[WORK INSTRUCTION]: Only lines containing the word "dạng" are needed; pull them out of the material.

[DATA RECORDS]:
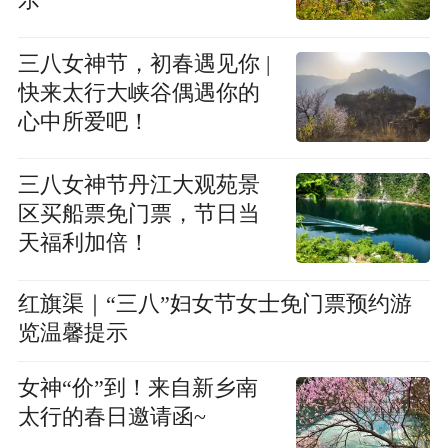
乐
三八女神节，初春遇见你 |
快来太行大峡谷偶遇你的
心中所爱吧！
三八女神节丹江大观苑景
区买船票免门票，节日当
天福利加倍！
红旗渠｜“三八”妇女节女士免门票预约游
览温馨提示
女神“价”到！来自新乡南
太行的春日邀请函~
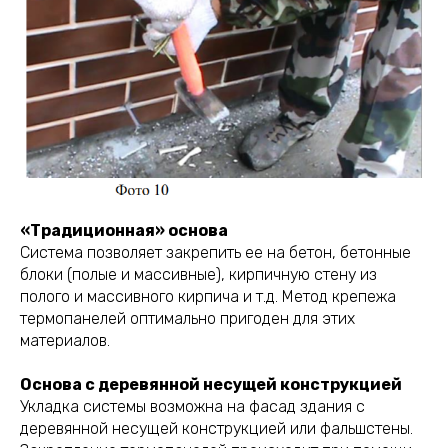
«Традиционная» основа
Система позволяет закрепить ее на бетон, бетонные
блоки (полые и массивные), кирпичную стену из
полого и массивного кирпича и т.д. Метод крепежа
термопанелей оптимально пригоден для этих
материалов.
Основа с деревянной несущей конструкцией
Укладка системы возможна на фасад здания с
деревянной несущей конструкцией или фальшстены.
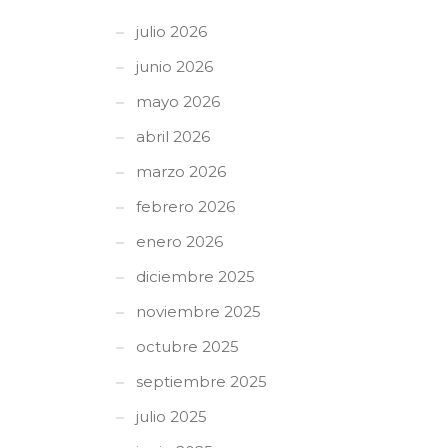
julio 2026
junio 2026
mayo 2026
abril 2026
marzo 2026
febrero 2026
enero 2026
diciembre 2025
noviembre 2025
octubre 2025
septiembre 2025
julio 2025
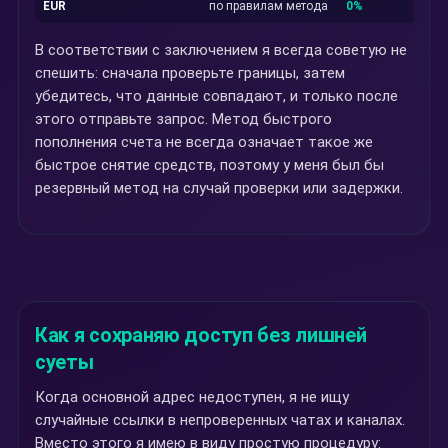
EUR
по правилам метода
0%
В соответствии с заключением я всегда советую не
спешить: сначала проверьте границы, затем
убедитесь, что данные совпадают, и только после
этого отправьте запрос. Метод быстрого
пополнения счета не всегда означает такое же
быстрое снятие средств, поэтому у меня был бы
резервный метод на случай проверки или задержки.
Как я сохраняю доступ без лишней
суеты
Когда основной адрес недоступен, я не ищу
случайные ссылки в непроверенных чатах и каналах.
Вместо этого я имею в виду простую процедуру:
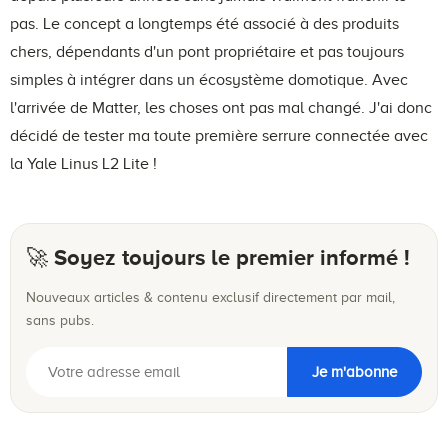
pas. Le concept a longtemps été associé à des produits
chers, dépendants d'un pont propriétaire et pas toujours
simples à intégrer dans un écosystème domotique. Avec
l'arrivée de Matter, les choses ont pas mal changé. J'ai donc
décidé de tester ma toute première serrure connectée avec
la Yale Linus L2 Lite !
🚀 Soyez toujours le premier informé !
Nouveaux articles & contenu exclusif directement par mail,
sans pubs.
Je m'abonne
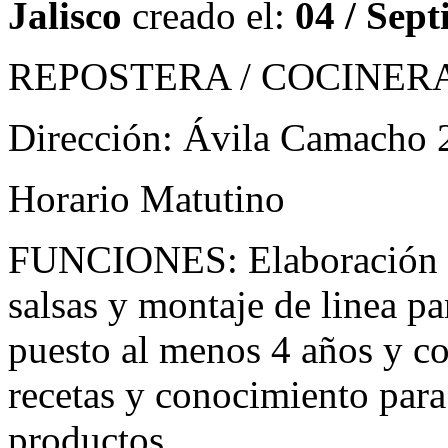
Jalisco
creado el:
04 / Sept
REPOSTERA / COCINER
Dirección: Ávila Camacho 
Horario Matutino
FUNCIONES: Elaboración de 
salsas y montaje de linea pa
puesto al menos 4 años y c
recetas y conocimiento para
productos.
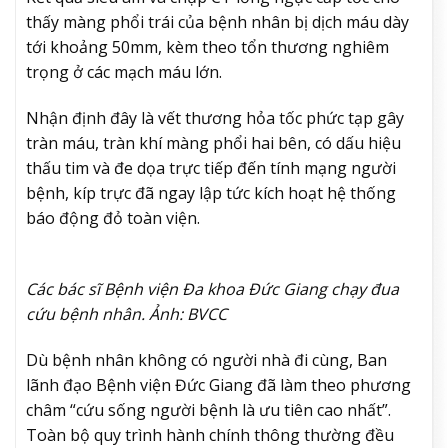
thấy màng phổi trái của bệnh nhân bị dịch máu dày
tới khoảng 50mm, kèm theo tổn thương nghiêm
trọng ở các mạch máu lớn.
Nhận định đây là vết thương hỏa tốc phức tạp gây
tràn máu, tràn khí màng phổi hai bên, có dấu hiệu
thấu tim và đe dọa trực tiếp đến tính mạng người
bệnh, kíp trực đã ngay lập tức kích hoạt hệ thống
báo động đỏ toàn viện.
Các bác sĩ Bệnh viện Đa khoa Đức Giang chạy đua
cứu bệnh nhân. Ảnh: BVCC
Dù bệnh nhân không có người nhà đi cùng, Ban
lãnh đạo Bệnh viện Đức Giang đã làm theo phương
châm “cứu sống người bệnh là ưu tiên cao nhất”.
Toàn bộ quy trình hành chính thông thường đều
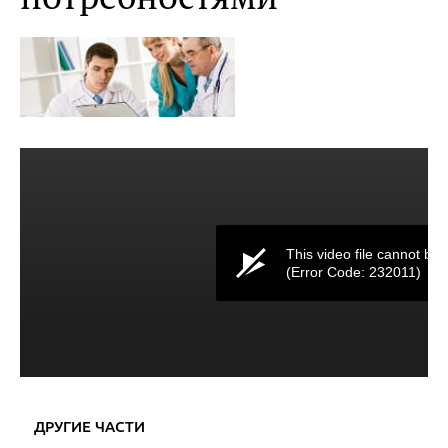
This video file cannot be 
(Error Code: 232011)
ДРУГИЕ ЧАСТИ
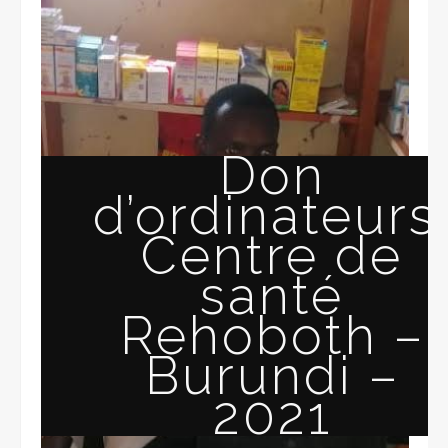
Don
d’ordinateurs
Centre de
santé
Rehoboth –
Burundi –
2021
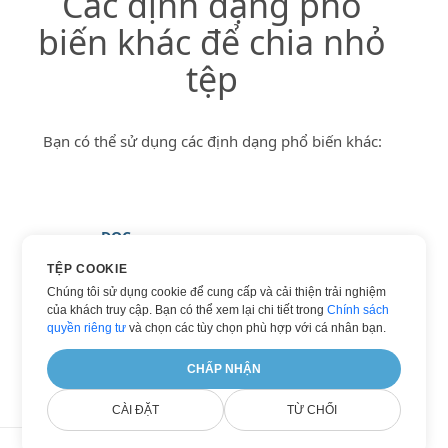
Các định dạng phổ
biến khác để chia nhỏ
tệp
Bạn có thể sử dụng các định dạng phổ biến khác:
DOC
DOCX
TỆP COOKIE
Chúng tôi sử dụng cookie để cung cấp và cải thiện trải nghiệm
HTML
của khách truy cập. Bạn có thể xem lại chi tiết trong
Chính sách
PDF
quyền riêng tư
và chọn các tùy chọn phù hợp với cá nhân bạn.
WORD
CHẤP NHẬN
CÀI ĐẶT
TỪ CHỐI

[OUTPUT BELOW]:
Các định dạng phổ
Bạn có thể sử dụng các định dạng phổ biến khác:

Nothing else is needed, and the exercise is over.